Um ano após a calamidade de Petrópolis (RJ), em que mais de 200 pessoas morreram, o país vive mais uma tragédia relacionada a grandes volumes de chuva registrados em um intervalo curto de tempo. O alto índice pluviométrico que castigou o litoral norte de São Paulo no último dia 18 de fevereiro, associado a uma topografia íngreme sujeita a movimentação de massa e à ocupação de áreas de risco sem planejamento urbano, levou à morte mais de 60 pessoas atingidas por deslizamentos de terra e enxurradas. O Portal da Unicamp conversou com especialistas em Geologia e Geografia que fizeram considerações sobre a repetição de um evento relacionando homem e natureza.
A área do município de São Sebastião, a mais afetada pelas fortes chuvas, estende-se entre dois domínios geológico-geomorfológicos importantes: a Planície Costeira (na sua maioria com casas de uso ocasional e equipamentos urbanos de serviços, principalmente voltados ao turismo) e a Serra do Mar (conjunto de encostas onde mora, predominantemente, a população de baixa renda, que presta serviços nas áreas urbanas da planície).

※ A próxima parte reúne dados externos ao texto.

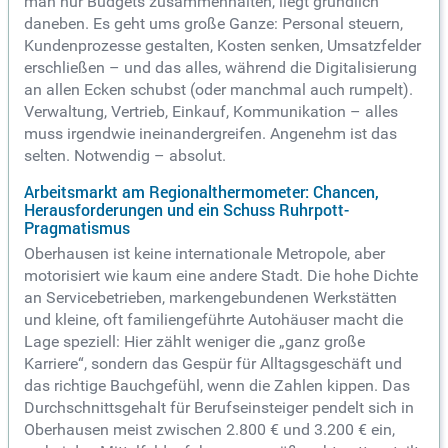
man nur Budgets zusammenhalten, liegt gründlich
daneben. Es geht ums große Ganze: Personal steuern,
Kundenprozesse gestalten, Kosten senken, Umsatzfelder
erschließen – und das alles, während die Digitalisierung
an allen Ecken schubst (oder manchmal auch rumpelt).
Verwaltung, Vertrieb, Einkauf, Kommunikation – alles
muss irgendwie ineinandergreifen. Angenehm ist das
selten. Notwendig – absolut.
Arbeitsmarkt am Regionalthermometer: Chancen,
Herausforderungen und ein Schuss Ruhrpott-
Pragmatismus
Oberhausen ist keine internationale Metropole, aber
motorisiert wie kaum eine andere Stadt. Die hohe Dichte
an Servicebetrieben, markengebundenen Werkstätten
und kleine, oft familiengeführte Autohäuser macht die
Lage speziell: Hier zählt weniger die „ganz große
Karriere“, sondern das Gespür für Alltagsgeschäft und
das richtige Bauchgefühl, wenn die Zahlen kippen. Das
Durchschnittsgehalt für Berufseinsteiger pendelt sich in
Oberhausen meist zwischen 2.800 € und 3.200 € ein,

Esta, por sua história de evolução no tempo geológico, está condicionada a ações de eventos gravitacionais como os movimentos de massa ou deslizamentos de terra característicos da evolução natural desse complexo sistema. Com altas declividades do terreno, as águas da chuva que se deslocam para as zonas de planície ganham velocidade e formam enxurradas. Em São Sebastião, as pequenas planícies são separadas por trechos da Serra do Mar com despenhadeiros verticais voltados para o mar.
Assim, ao longo do tempo, outros episódios semelhantes já foram registrados na região, como a “hecatombe de Caraguá”, em 1967, que vitimou mais de 400 pessoas. “Isso a que assistimos em 2023 foi um episódio com concentração de índices pluviométricos excepcionais que conduziram à deflagração do processo, tomando maior magnitude e severidade quando associado à relação de uso e ocupação das terras”, explica Regina Célia de Oliveira, docente do Departamento de Geografia (DGEO) do Instituto de Geociências (IG) da Unicamp, que coordena o Núcleo de Estudos Ambientais e Litorâneo. O Núcleo desenvolve pesquisas voltadas à dinâmica de uso das terras e limites de fragilidade em zonas costeiras. “Temos realizado estudos diagnósticos que revelam o aumento progressivo dos níveis de criticidade desses espaços, sejam relacionados a severos impactos nos sistemas naturais potencializando os níveis de fragilidade, sejam ao aumento exponencial da vulnerabilidade socioambiental, vivenciada por parte expressiva das populações residentes nesses espaços”, explica a docente. “Observa-se ainda, a fragilidade das políticas públicas em ações que possam antever situações de crise e mesmo criar ações que inibam ou atenuem as relações conflitantes de usos e ocupações das terras em limites territoriais que representam espaços de risco”, disse.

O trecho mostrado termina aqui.